IOW, they would only dump in the months before IPv6 appeared to be viable, and
that could still be "never" if the community doesn't get some coherency on it.
> And the side effects would be terrible. Almost certainly it would prompt
> court cases and the like that could possibly produce caselaw in some
> jurisdictions of considering IP addresses property, thus ARIN might lose
> control of the assignment authority. That is why we would be foolish not to
> do what we can to make the environment for "ip v4 sales" to be very
> difficult for a hoarder to operate in.
on this point, i agree, with the proviso that ARIN's authority to allocate
would become moot if there is nothing to allocate, and ARIN derives its
authority from the community, who may yet cohere on the topic of address
property rights. RFC 2050 describes a "right to use" on the "basis of need".
perhaps if there's nothing left to allocate, the community will decide to
expand this to a "right to use and/or dispose" which is the technical
definition of property in most of the world. (dispose doesn't mean
incinerate, it means do something that means you don't have it any more, like
sell it.) that's a global community decision not a regional community
decision. i don't know if it would be possible to rev RFC 2050 in today's
world, but i expect some RIR bylaws somewhere might also have to be amended.
also, on this point, the community seems thus far quite divided. folks who
expect to keep needing more new IPv4 addresses after central pool depletion
seem to favour the idea of making it "legal to buy them" (and therefore,
"legal to sell them"). folks who expect to be able to renumber or to use NAT
or to become more efficient seem to favour the idea of making it "legal to
sell". on the other hand, folks who know that the highest and best use of
property is to buy low and sell high, speculate, and subdivide, are concerned
about the digital divide (can afford addresses vs. not), globalization (a
village ISP in africa might be able to make the equivilent of a year's profit
by selling their IP address block in new york), routing table growth due to
subdivision, and probably other things i'm not thinking of at the moment.
> > There have been approximately 100 legacy /8s assigned. This is more
> > than the total allocations made to all the RIRs, combined.

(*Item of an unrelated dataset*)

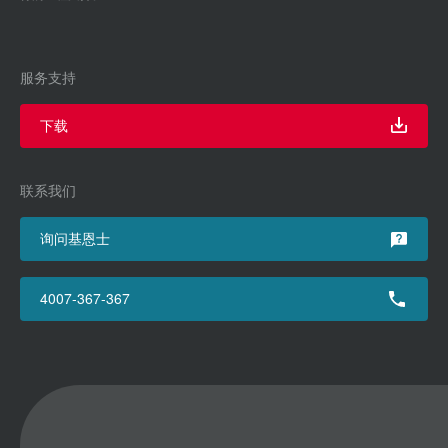
服务支持
下载
联系我们
询问基恩士
4007-367-367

> I keep waiting for someone to point this out when we get into these
> legacy holder flamefests. Sigh.
would the ARIN community agree to pay higher fees to build a cash hoard that
ARIN could then use to "buy back" legacy space which would then be given to
IANA to hand out on a "right to use, based on need" basis? (i'm not proposing
this and i'm definitely not speaking as a trustee when pondering it, but i am
curious to hear some answers.)
> ... no matter what you do, whether you stretch out or shrink the time before
> IPv4 runout, the fact is that runout will happen eventually and behaviors of
> ISP's will change. Even if hoarding and IP sales come into play, all it
> will do is put off the day of reckoning.
yea, verily. tell it, brother.
> > This does not appear to have impacted the uptake of IPv6.
> IPv6 really hasn't been introduced. IPv6 is currently nothing more than a
> set of technical specifications without an implementation for the MAJORITY
> of operating systems in current production use.
> Once we see all Windows operating systems that are older than Vista drop
> down to 10% of the production installs in current use, we can consider that
> IPv6 has been introduced.
if you tell folks they can't have anything more than web access unless they
upgrade to Vista, most will say that's fine, web access is all i need. let's
not focus on the client platform in these discussions, that's a CPE/NAT-PT
question for which v6ops at ietf is more suitable.